Business woman at the door of a meeting room

And she’s on the rise. The leading ladies lead a new social movement in which women are doing it better. It’s not the stereotypical CEO with the smartphone glued to her ear at all times pioneering the trend, but every sort of real working woman in all manner of careers who are bringing in the bigger bucks.

And now, decades after women became free to step into the workplace, new gender roles are evolving at home as well as the office: alpha at work can mean alpha at home, when the woman is the main breadwinner. The working woman isn’t just the single mom. A 2008 study showed that there was no difference between young men and women with or without children when it came to wanting more job responsibility.

More research is showing that, in the US, 22 per cent of women aged 30-44 were making more than their male spouses by the end of the last decade. And the global financial crises seems, say statistics, to be lessening employment for men more than women.  Logic dictates, then, that women are becoming more and more likely to hook up with men who are earning less than them.
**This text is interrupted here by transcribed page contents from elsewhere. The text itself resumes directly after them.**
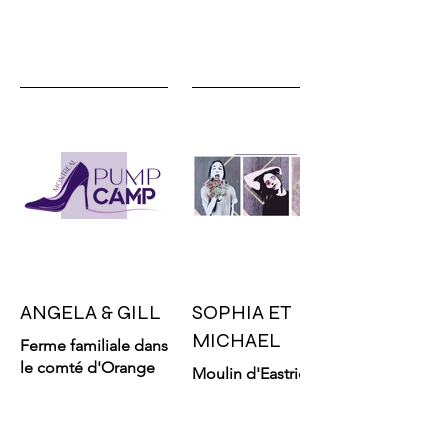
ANGELA & GILL
SOPHIA ET
MICHAEL
Ferme familiale dans
le comté d'Orange
Moulin d'Eastridge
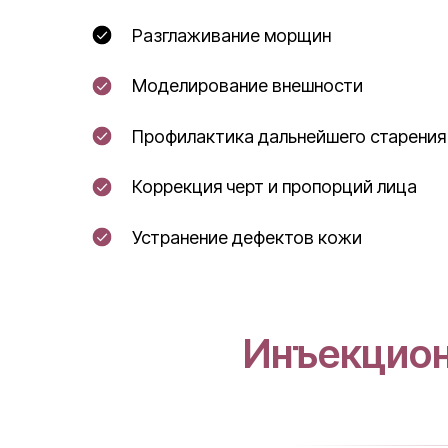
Разглаживание морщин
Моделирование внешности
Профилактика дальнейшего старения
Коррекция черт и пропорций лица
Устранение дефектов кожи
Инъекцион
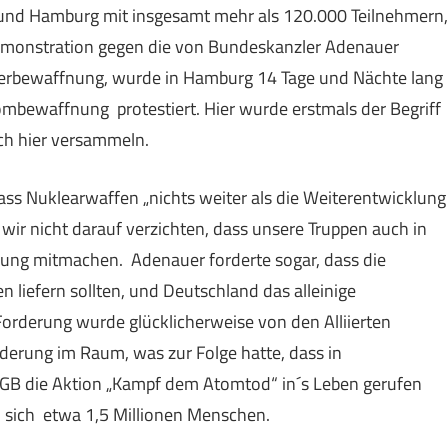
und Hamburg mit insgesamt mehr als 120.000 Teilnehmern,
 Demonstration gegen die von Bundeskanzler Adenauer
ederbewaffnung, wurde in Hamburg 14 Tage und Nächte lang
ombewaffnung protestiert. Hier wurde erstmals der Begriff
ch hier versammeln.
dass Nuklearwaffen „nichts weiter als die Weiterentwicklung
 wir nicht darauf verzichten, dass unsere Truppen auch in
ung mitmachen. Adenauer forderte sogar, dass die
liefern sollten, und Deutschland das alleinige
Forderung wurde glücklicherweise von den Alliierten
rderung im Raum, was zur Folge hatte, dass in
GB die Aktion „Kampf dem Atomtod“ in´s Leben gerufen
 sich etwa 1,5 Millionen Menschen.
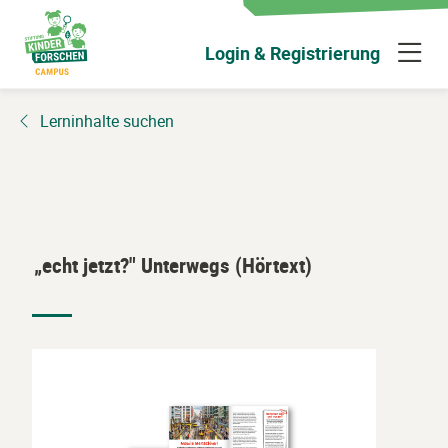
Zum
Hauptinhalt
N
Login & Registrierung
wechseln
ü
Lerninhalte suchen
„echt jetzt?" Unterwegs (Hörtext)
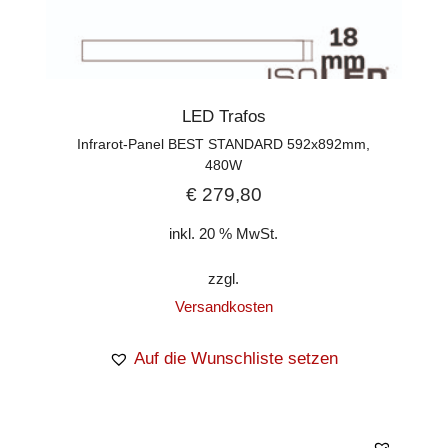
LED Trafos
Infrarot-Panel BEST STANDARD 592x892mm,
480W
€
279,80
inkl. 20 % MwSt.
zzgl.
Versandkosten
Auf die Wunschliste setzen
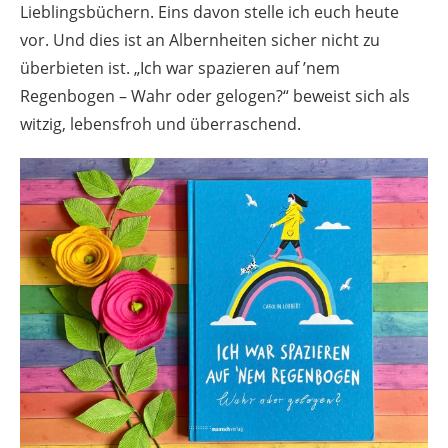
Lieblingsbüchern. Eins davon stelle ich euch heute
vor. Und dies ist an Albernheiten sicher nicht zu
überbieten ist. „Ich war spazieren auf ’nem
Regenbogen – Wahr oder gelogen?“ beweist sich als
witzig, lebensfroh und überraschend.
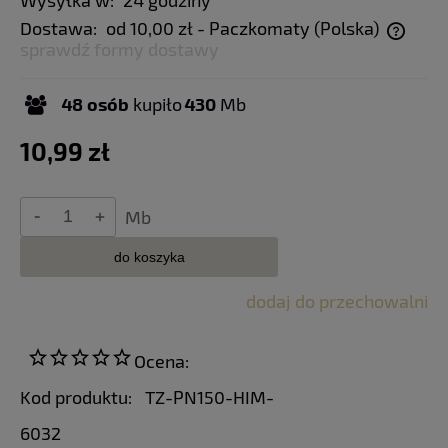
Wysyłka w:
24 godziny
Dostawa:
od 10,00 zł
- Paczkomaty
(Polska)
sprawdź formy dostawy
Cena nie zawiera ewentualnych kosztów płatności
48
osób
kupiło
430
Mb
10,99 zł
Mb
do koszyka
dodaj do przechowalni
Ocena:
Kod produktu:
TZ-PN150-HIM-
6032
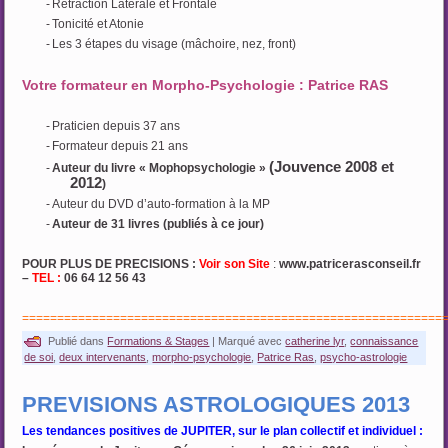
-
Rétraction Latérale et Frontale
-
Tonicité et Atonie
-
Les 3 étapes du visage (mâchoire, nez, front)
Votre formateur en Morpho-Psychologie : Patrice RAS
-
Praticien depuis 37 ans
-
Formateur depuis 21 ans
(Jouvence 2008 et
-
Auteur du livre « Mophopsychologie »
2012
)
-
Auteur du DVD d’auto-formation à la MP
-
Auteur de 31 livres (publiés à ce jour)
POUR PLUS DE PRECISIONS :
Voir son Site
:
www.patricerasconseil.fr
–
TEL :
06 64 12 56 43
============================================================
Publié dans
Formations & Stages
|
Marqué avec
catherine lyr
,
connaissance
de soi
,
deux intervenants
,
morpho-psychologie
,
Patrice Ras
,
psycho-astrologie
PREVISIONS ASTROLOGIQUES 2013
Les tendances positives de JUPITER, sur le plan collectif et individuel :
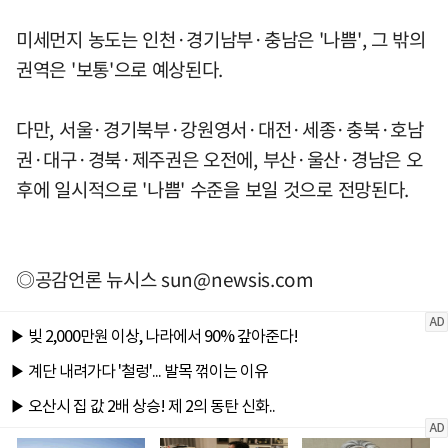
미세먼지 농도는 인천·경기남부·충남은 '나쁨', 그 밖의
권역은 '보통'으로 예상된다.
다만, 서울·경기북부·강원영서·대전·세종·충북·호남
권·대구·경북·제주권은 오전에, 부산·울산·경남은 오
후에 일시적으로 '나쁨' 수준을 보일 것으로 전망된다.
◎공감언론 뉴시스
sun@newsis.com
Busy working women who have less breadwinning fellows at home are on the rise fast — modernizing their home lives just like they’ve modernized their climb to business success. The woman who jets off following her career who can return at the end of the day to her husband, who stayed home taking care of house and home. Certainly, there are men out there who are comfortable with this seemingly reversed standard. The corporate Mad Men-esque dad stereotype gives way to loving househusband. Social conditioning toward male and female gender roles is still pervasive in our culture — it’s everywhere — but it’s definitely looser, allowing the woman to be the breadwinner and be accepted for it. Mostly.

There are a few factors when it comes to couples deciding what family set-up is the best for them. Deciding that the household income will come from only one source can be fearful regardless of the gender of the main worker in the family. It’s about the couple deciding mutually that the most important thing is a happy, functional family — figure that out, and they’ve got it made. But what makes a happy family when the woman helms the income and family time is cut back by work hours?

Earlier this year, a group of women were interviewed and explained that their spouses’ lack of desire to work fulltime is a bonus for them, because it boosts their own careers, but it’s not the same for everyone. There are women who, while they might like the idea of being able to follow their career, are only the main breadwinner for the sheer fact that they earn more. It only makes sense to rely on the spouse that can support the family the most — for now, says one such woman, it’s worth it.

Money matters. However much we may want to say it doesn’t, the person earning the most plays a role in the power balance of a relationship when those earnings are used to support a home. In a way, they’re in charge — of the bills, the food, the mortgage … and the luxuries. One interviewed woman said that while she loves being greeted by her husband when she comes in from work, she can’t help but cringe when she sees him splurging on non-essential items or ordering takeaway more than twice a week. That’s her money! Therein lies the sense of entitlement that can crop up in one-earner-households, paired with the sometimes touchy subject of reverse gender politics.

The subordination of having an alpha female for a wife, while the man– well, mans– the domestic aspects can make him feel like he’s lost some manliness points. “Men are taught to apologize for their weaknesses, women for their strengths,” said Lois Wyse, author and advertising executive. Breaking out of what society taught us — women committing to being in-charge of their careers and finances, and man embracing a domestic paternal role — places spouses in a dance of power and gender roles. If the woman rules the money while the man rules the home, what does that mean for their relationship?

Too much feeling of entitlement can lead the woman to dominate, which can lead her husband to feel controlled and belittled — the same thing would happen in reverse.  “I bite my tongue because I don’t want him to feel castrated, and I don’t want to grow balls. I love the gender roles and still want to sleep with a man’s man, be kissed, cuddled and looked after, which he loves to do,” says one interviewee. So, it seems, it’s best to keep the money-is-power standpoint out of the bedroom.

As alpha females step up, the goal for a happy family life is to remember that everyone is an equal partner in their own right, and everyone is successful — whether at work or at home. It’s finding balance. And alpha females aren’t showing signs of slowing down any time soon!